The next verse intimates that he is a Jew himself, an apostate one, for he regards not the God of his fathers. It is not natural to apply this to any other than the true God, and then his ancestry is plain. Then too the "desire of women," put as here among the objects of worship, is the Messiah, promised as the "woman’s seed." Thus his character comes still more clearly out.

Yet, though thus exalting himself, he has a god of his own, the "god of forces," or "fortresses." And we have seen the second beast’s object of worship is the first beast; a political idol, sought for the strength it gives, a worship compounded of fear and greed. Thus it is indeed a god whom his fathers knew not, none of the old gods of which the world has been so full, although the dark and dreadful power behind it is the same: the face is changed, but not the heart.

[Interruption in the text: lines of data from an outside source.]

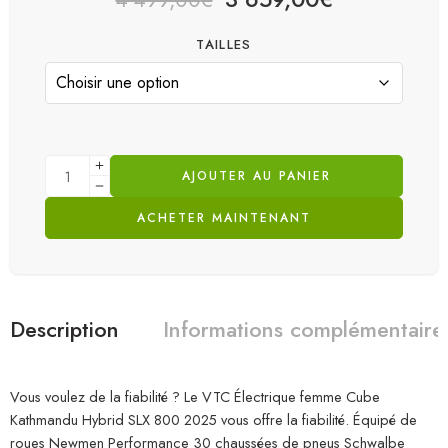
4 499,00
€
TAILLES
AJOUTER AU PANIER
ACHETER MAINTENANT
Description
Informations complémentaire
Vous voulez de la fiabilité ? Le VTC Électrique femme Cube
Kathmandu Hybrid SLX 800 2025 vous offre la fiabilité. Équipé de
roues Newmen Performance 30 chaussées de pneus Schwalbe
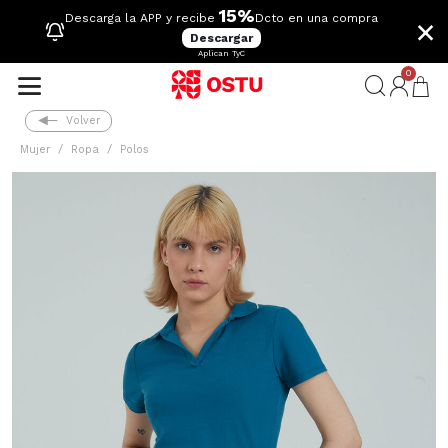
15%
×
Descarga la APP y recibe
Dcto en una compra
Descargar
Aplican TyC
0
Volver
Mujer
Ropa
Polos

Indeed strongholds are his trust, and he practices against them with tbe help of this strange god : this seems the meaning of the sentence that follows. "And whosoever acknowledges him he will increase with glory, and cause him to rule over the multitude, and divide the land for gain."

In all this we find what agrees perfectly with what is elsewhere stated of the "man of sin." There are no doubt difficulties in interpreting this part of Daniel consistently all through, especially in the connection of the "king" here spoken of with the setting up of the abomination in the thirty-first verse. For it is the king of the north who there seems to inspire this; and the king of the north is throughout the chapter the Grecian king of Syria, and the part he plays is clearly that which Antiochus did play. From this it is very natural that it should be conceived (as by some it is) that the king of the north and Antichrist are one. If this were so, it would not alter any thing that has been said as to the application of the prophecy, although there might be a difficulty as to a Grecian prince becoming a Jewish false Christ.

But there is no need for this; nor any reason that I am aware why the perpetration of the awful wickedness in connection with Jehovah’s sanctuary should not be the work of more than even the two beasts of Revelation. It is certainly striking that in chap. viii., where the rise of this latter-day Grecian power is depicted, the taking away of the daily sacrifice is linked in some way with his magnifying himself against the Prince of the host (v. ii). It may not be positively asserted that it is done by him, (as most translators and interpreters however give it,) yet the connection is so natural, one might almost say, inevitable, that, had we this passage alone, all would take it so. How much more would one think so when the eleventh chapter seems so entirely to confirm this?

Let it be remembered that Greece was one of the provinces of the Roman empire, and as such would seem to be subject to it upon its revival, whether or not the bond with it be broken before the end. Why not a combination of powers and motives in the commission of this last blasphemous crime, even as in the cross Jew and Gentile were linked together? The instrument is no doubt the antichristian power in Judea, but the Grecian power may none the less have its full part, and both of these be in subordination to the head of the western empire.